Melancholia over nostalgia
Despite its eschewal of realism, The Paradise of Food is also a text cognisant of the political climate it has been written in. Jawed traces the trajectory of radicalisation, plotting it on a temporal map of communal tensions and riots. Hafeez insists that religion is a personal matter, “a matter of someone’s faith.”
He prophesises the dangers of radicalisation when he objects to children being indoctrinated into religious practices they are as yet unable to comprehend cognitively. He notes the strange confluence of rioting in the wake of the Babri Masjid demolition and the onset of liberalisation in India: “the new generation became fascinated with religious fundamentalism and orthodox ideology began spawning religious terrorists. (…) The market of hatred and bitterness began flourishing with the arrival of mobile phones and the internet, and eventually Facebook and Twitter. The world had shrunk into a village. A village where the game of loathing, fire and blood was being played all the time. And everyone was participating in this game in their eagerness to be called modern.”
The pursuit of progress is often at the cost of empathy and tolerance, he seems to say. Labelled an infidel by his own sons, Hafeez finds himself an outcast in a world he has ceased to make sense of.
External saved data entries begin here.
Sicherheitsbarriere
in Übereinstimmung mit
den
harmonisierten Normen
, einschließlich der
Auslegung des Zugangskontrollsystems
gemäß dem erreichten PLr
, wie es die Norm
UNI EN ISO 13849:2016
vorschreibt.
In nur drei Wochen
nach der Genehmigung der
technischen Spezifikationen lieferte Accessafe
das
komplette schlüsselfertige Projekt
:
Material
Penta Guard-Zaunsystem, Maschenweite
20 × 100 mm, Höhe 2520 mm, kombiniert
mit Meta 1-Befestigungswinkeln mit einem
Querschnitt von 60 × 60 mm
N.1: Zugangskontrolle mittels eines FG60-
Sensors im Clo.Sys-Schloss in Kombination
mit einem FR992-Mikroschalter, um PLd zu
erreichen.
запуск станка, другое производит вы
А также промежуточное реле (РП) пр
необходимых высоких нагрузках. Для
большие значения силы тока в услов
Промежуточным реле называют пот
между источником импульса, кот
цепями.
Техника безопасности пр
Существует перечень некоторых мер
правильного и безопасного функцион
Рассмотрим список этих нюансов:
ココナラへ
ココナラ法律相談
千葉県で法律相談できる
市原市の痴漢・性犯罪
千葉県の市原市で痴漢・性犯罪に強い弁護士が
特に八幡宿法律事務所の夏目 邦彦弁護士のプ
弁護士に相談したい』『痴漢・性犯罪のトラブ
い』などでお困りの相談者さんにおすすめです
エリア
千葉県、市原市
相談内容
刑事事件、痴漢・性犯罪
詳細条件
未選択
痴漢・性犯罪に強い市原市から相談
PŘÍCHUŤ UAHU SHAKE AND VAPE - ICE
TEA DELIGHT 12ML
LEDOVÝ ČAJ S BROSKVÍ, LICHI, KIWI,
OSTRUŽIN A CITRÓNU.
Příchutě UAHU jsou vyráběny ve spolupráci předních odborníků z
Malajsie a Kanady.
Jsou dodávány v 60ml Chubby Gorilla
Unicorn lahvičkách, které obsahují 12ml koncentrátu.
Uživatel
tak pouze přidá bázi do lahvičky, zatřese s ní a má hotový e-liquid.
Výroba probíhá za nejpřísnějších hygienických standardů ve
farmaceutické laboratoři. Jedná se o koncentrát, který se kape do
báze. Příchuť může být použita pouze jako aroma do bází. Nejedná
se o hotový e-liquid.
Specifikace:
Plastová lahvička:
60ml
Jawed’s writing often exudes melancholia, never quite dropping into the familiar comfort of nostalgia. His protagonist remains largely unlikeable, despite his extensive immersion in philosophy and literature, Ibn-e-Safi novels as much as his playground as the European classics. Hafeez’s misogyny holds a mirror to the misogyny of his social spaces; his corrupt humanity only an indicator of the putridness of his world.
Hafeez’s story becomes a story of alienation and failure, shaped by the memory of a flawed, much-damaged character. This Paradise is often morbid but scathingly accurate in its portrait of a life where the domestic is a microcosm of a world that, under the veneer of the beautiful, is menacing and irredeemably cruel.
The Paradise of Food, Khalid Jawed, translated from the Urdu by Baran Farooqi, Juggernaut Books.